While the presence of STAT6 and STAT5 are highly non-specific, we feel that the results are still rather interesting. Given the relative promiscuity of the transcription factor for genes, we believe that presence of STAT5 and STAT6 show the relative widespread effects of the various JAK-STAT pathways that are activated by cytokines and growth factors.15 Further examination of their binding matrices on TRANSFAC shows the fact that the STAT5 and STAT6 are highly nonspecific with base specificity in 3/8 and 4/8 of the binding matrix, leading to a high rate of positive hits in the promoter region. We hypothesize that the relative promiscuity of the STAT5 and STAT6 transcription factor makes it a possible candidate as one of the primary initiators of transcription, and that it is the other cluster specific transcription factors binding sites that serve to control the relative shapes of the expression profiles.

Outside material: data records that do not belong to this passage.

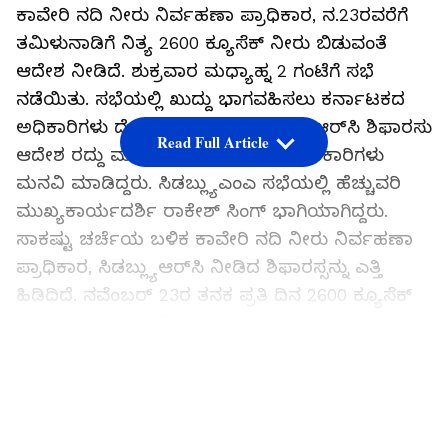
ಕಾವೇರಿ ನದಿ ನೀರು ನಿರ್ವಹಣಾ ಪ್ರಾಧಿಕಾರ, ನ.23ರವರೆಗೆ
ತಮಿಳುನಾಡಿಗೆ ನಿತ್ಯ 2600 ಕ್ಯೂಸೆಕ್‌ ನೀರು ಬಿಡುವಂತೆ
ಆದೇಶ ನೀಡಿದೆ. ಶುಕ್ರವಾರ ಮಧ್ಯಾಹ್ನ 2 ಗಂಟೆಗೆ ಸಭೆ
ನಡೆಯಿತು. ಸಭೆಯಲ್ಲಿ ಖುದ್ದು ಭಾಗವಹಿಸಲು ಕರ್ನಾಟಕದ
ಅಧಿಕಾರಿಗಳು ದೆಹಲಿಗೆ ತೆರಳಿದ್ದರು. ಸಿಡಬ್ಲ್ಯುಆರ್‌ಸಿ ಶಿಫಾರಸು
Read Full Article
ಆದೇಶ ರದ್ದು ಮಾಡುವಂತೆ ಕರ್ನಾಟಕದ ಅಧಿಕಾರಿಗಳು
ಮನವಿ ಮಾಡಿದ್ದರು. ಸಿಡಬ್ಲ್ಯುಎಂಎ ಸಭೆಯಲ್ಲಿ ಹೆಚ್ಚುವರಿ
ಮುಖ್ಯಕಾರ್ಯದರ್ಶಿ ರಾಕೇಶ್ ಸಿಂಗ್ ಭಾಗಿಯಾಗಿದ್ದರು.
ಸಾಕಷ್ಟು ಚರ್ಚೆಯ ಬಳಿಕ ಕಾವೇರಿ ನದಿ ನೀರು ನಿರ್ವಹಣಾ
ಪ್ರಾಧಿಕಾರ, ಸಿಡಬ್ಲ್ಯುಆರ್‌ಸಿ ನೀಡಿದ ಶಿಫಾರಸ್ಸನ್ನು ಎತ್ತಿ
ಹಿಡಿದಿದೆ. ನವೆಂಬರ್ 23ರ ತನಕ ಪ್ರತಿ ದಿನ 2600 ಕ್ಯೂಸೆಕ್‌
ನೀರು ಬಿಡುವಂತೆ ಆದೇಶ ನೀಡಿದೆ. ಸಿಡಬ್ಲ್ಯುಎಂಎ ಇನ್ನೂ
ಒಂದು ವಾರ ಹೆಚ್ಚು ನೀರು ಬಿಡುವಂತೆ ಸೂಚನೆ ನೀಡಿದೆ.
LATEST VIDEOS
ಸಿಡಬ್ಲ್ಯುಎಂಎ ಅಧ್ಯಕ್ಷ ಎಸ್ ಕೆ ಹಲ್ದಾರ್ ಜೊತೆ ಕರ್ನಾಟಕದ
ಎಸಿಎಸ್ ರಾಕೇಶ್ ಸಿಂಗ್ ಮತ್ತು ತಮಿಳುನಾಡು ಪ್ರಧಾನ
ಕಾರ್ಯದರ್ಶಿ ಚರ್ಚೆ ನಡೆಸಿದ್ದಾರೆ..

However, for many of the other transcription factors such as CDX (Caudal-type homeodomain protein), AP2-Alpha (activating enhancer binding protein 2), USF (Upstream Stimulating Factor), GATA6 (GATA Binding Protein 6), and PAX4 (Paired Box Gene 4) their presence within the various clusters are more specific. Utilizing information from iHOP,18 it is possible to establish links between them and the effects of corticosteroid administration. For the transcription factors GE II, Sry and CIZ, there was not sufficient information about their functions in the context of corticosteroid response to make a meaningful evaluation.
For these five transcription factors, the RG-U34A microarray had expression data on four of them (CDX, USF1, AP2-Alpha and PAX4). Of these, CDX and USF were down-regulated after the administration of corticosteroids, while the rest of the transcription factors are up-regulated. The down-regulation of CDX may be evidence of the suppression of proliferation by corticosteroids. CDX has been characterized as a regulator of cancer cell proliferation and is often up-regulated in malignant tumors.17 Therefore, it would follow that the down-regulation of this transcription factor would lead to the suppression of cellular proliferation, one of the hallmarks of malignant tumors. The down-regulation of USF is characteristic of the decrease in lipid and glucose metabolism by the liver,23 leading to the increase in the levels of circulating free fatty acids and glucose in the bloodstream leading to the associated steroid induced diabetes.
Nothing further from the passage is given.